Binary Search Trees
CS 66: Introduction to Computer Science II
References for this lecture
Problem Solving with Algorithms and Data Structures using Python
Sections 7.2 - 7.6, 7.11 - 7.14: https://runestone.academy/runestone/books/published/pythonds/Trees/toctree.html
Trees
A tree data structure is a collection of nodes that express a hierarchical relationship.
You can think of it like a linked list, but each node may be linked to more than one other node.
Example: A tree representing an animal taxonomy
Vocabulary
Node: the circles - may contain a key and other information
Edge: arrow representing relationship between two nodes
Parent/Child: the edge goes out from the parent node and into the child node. (Mammal is the parent of Carnivora, Carnivora is the child of Mammal)
Root: node with no parent (Animalia)
Leaf: nodee with no children (Human, Chimpanzee, etc.)
Example: A tree representing the folder structure on a computer
Example: Natural langauge parse tree
Parse tree for the sentence “Homer hit Bart”
Example: Expression Parse Tree
Parse tre for the expression $((7+3)*(5−2))$
Binary Search Tree
A Binary Search Tree is a tree that allows a search operation to be done similar to a binary search.
Like hash tables, they are commonly used to implement the set and map abstract data types.
We will work through the implementation of a set - remember that a set is a collection of values with no duplicates and no implied ordering.
Set operations: add, search, remove
Binary Search Tree Nodes
BST Nodes have at most 2 children, called left child and right child
Nodes in left subtree have value less than this node
Nodes in right subtree have value more than this node
This is true for every node!
Designing the BST Node
Here’s what our Linked List node looked like:
class Node:
def __init__(self,initdata):
self.data = initdata
self.next = None
def getData(self):
return self.data
def getNext(self):
return self.next
def setData(self,newdata):
self.data = newdata
def setNext(self,newnext):
self.next = newnext
Group Activity Problem 1
Design a node for a binary search tree
class BSTNode:
def __init__(self,initdata):
#fill in the rest
#add any methods that you think will be helpful
#we could create a new node like this
mynode = BSTNode(42)
Adding items to the BST
BSTs allow for good use of recursion
We can create an add method right inside the BST Node class
Here’s the pseudocode
- if the new item is less than this node’s value
- if this node doesn’t have a left child, create a new BST node and make it this node’s left child
- otherwise, recursively add the item to the left subtree
- if the new item is greater than this node’s value
- if this node doesn’t have a right child, create a new BST node and make it this node’s right child
- otherwise, recursively add the item to the right subtree
Group Activity Problem 2
Implement the add method in the BST Node class using this algorithm.

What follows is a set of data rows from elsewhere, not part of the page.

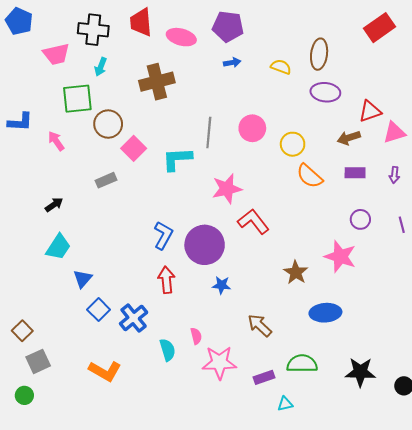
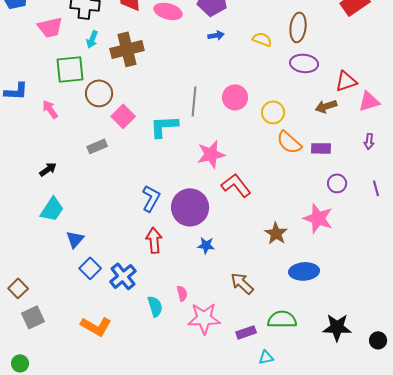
brown cross: (157, 82) -> (127, 49), moved
purple rectangle: (355, 173) -> (321, 148), moved
green circle: (24, 395) -> (20, 363), moved

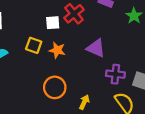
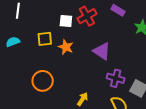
yellow square: (34, 45) -> (45, 39), turned -35
orange circle: (55, 87) -> (43, 81), moved

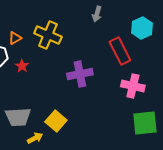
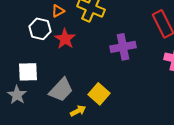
red star: (22, 66) -> (65, 39), size x1.5
gray trapezoid: (18, 117) -> (61, 90), turned -44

Discuss: Is it possible to create an empty tree with the class we’ve written?
#put this method into BSTNode class
def add(self,new_val):
#implement the code here
Group Activity Problem 3
Discuss: Is it possible to create an empty tree with the class we’ve written?
Creating the BSTSet Class
Let’s now create a class to represent a whole tree made up of BST Nodes
- all of the real work is being done by the
BSTNodeclass - we need to keep track of the root node
- we need to write methods that call the
BSTNodemethods
class BSTSet:
def __init__(self):
self.__root = None #start with an empty tree!
def add(self,new_val):
if self.__root == None:
self.__root = BSTNode(new_val)
else:
self.__root.add(new_val)
myset = BSTSet()
myset.add(4)
myset.add(7)
myset.add(2)
myset.add(9)
Group Activity Problem 4
Implement a search method in the BSTNode class - again use recursion.
Write the associated method in BSTSet (suggestion: call it __contains__ in BSTSet so that you can use it with the in operator.
myset = BSTSet()
myset.add(4)
myset.add(7)
myset.add(2)
myset.add(9)
print( 7 in myset ) #should be True
print( 1 in myset ) #should be False
Group Activity Problem 5
What would the tree look like in a worst-case search? So then what is the computational complexity of your search? What about add?
After you a good guess, check out https://runestone.academy/ns/books/published/pythonds/Trees/SearchTreeAnalysis.html to see if you agree with the book.
Removing Items
Removing nodes is the most difficult part.
Three cases to consider:
- The node has no children
- set the reference to it from the parent to None
- The node has 1 child
- set the reference from the parent to the 1 child
- The node has 2 children
- replacee this node’s value with that of its successor
- delete the node that the successor value came from
Other Considerations
- the code will look different depending on whether the node being removed is itself a left child, a right child, or the root
- we haven’t been keeping track of the number of items - how could wee do that
- we might be able to make a BST to implement an ordered list ADT (defind here: https://runestone.academy/ns/books/published/pythonds/BasicDS/TheOrderedListAbstractDataType.html ).
- The main difficulty is implementing an index method - can you find the number of items in the tree that are less than a given item?